Voy a probarlo, no se me habia ocurrido jeje

muchas gracias y ya os ire contando como va la insalacion

----------

## Stolz

kronkar, cuando uses el LiveCD de otra distribución, asegúrate de que es de la misma arquitectura que la versión de Gentoo que quieres instalar, es decir, si quieres instalar la versión x86 usa un liveCD x86, si quieres instalar la versión x86_64 usa un liveCD x86_64 x86, etc

----------

## kronkar

debe ser una tarjeta no soportada por ese modulo, he probado varias veces y no ha habido forma.

----------

## gringo

 *Quote:*   

> tengo una tarjeta Attansic Technology Corp. el cual usa el modulo Atl1e.ko

 

hace poco instalé gentoo en una máquina con esa hardware y el system rescue live cd lo soportaba ( soporte para este chimse está incluído sólo en versiones recientes del kernel).

http://www.sysresccd.org/Download

saluetes

----------

## kronkar

Bueno parece que la cosa va bien, aunque todavia me estoy peleando ya tengo todo lo necesario (red y los archivos descargados), ahora me da algun problemilla al intentar instalar las gentoo-sources (se queda en un paso parado y no creo que sea muy normal) pero voy a seguir probando cosas jeje

por cierto stolz cai en la trampa de usar un x86 e intentar instalar un x86_64, pero ya me he bajado otro lice cd asi que solucionado (ojala hubiera leido antes tu mensaje)

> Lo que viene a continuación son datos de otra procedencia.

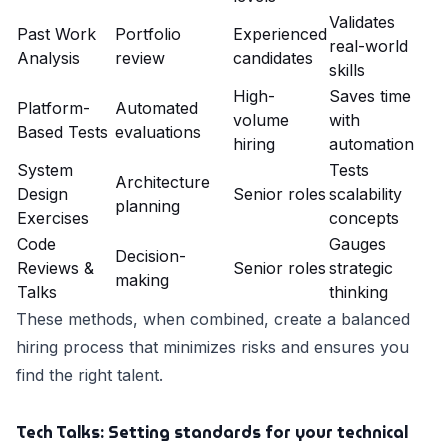
Validates
Past Work
Portfolio
Experienced
real-world
Analysis
review
candidates
skills
High-
Saves time
Platform-
Automated
volume
with
Based Tests
evaluations
hiring
automation
System
Tests
Architecture
Design
Senior roles
scalability
planning
Exercises
concepts
Code
Gauges
Decision-
Reviews &
Senior roles
strategic
making
Talks
thinking
These methods, when combined, create a balanced
hiring process that minimizes risks and ensures you
find the right talent.
Tech Talks: Setting standards for your technical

bueno como dicen en algunos telediarios... seguiremos informando

p.d. mil gracias a todos

----------

## pelelademadera

eso te iva a decir

ay 3 versiones.

Atl1.ko

Atl1e.ko y Atl1c.ko

----------

## kronkar

la version que me he bajado del autoarracable solo tenia la primera, pero bueno ya he pasado eso y estoy compilando el kernel... a ver si a la primera por lo menos inicia ^_^

----------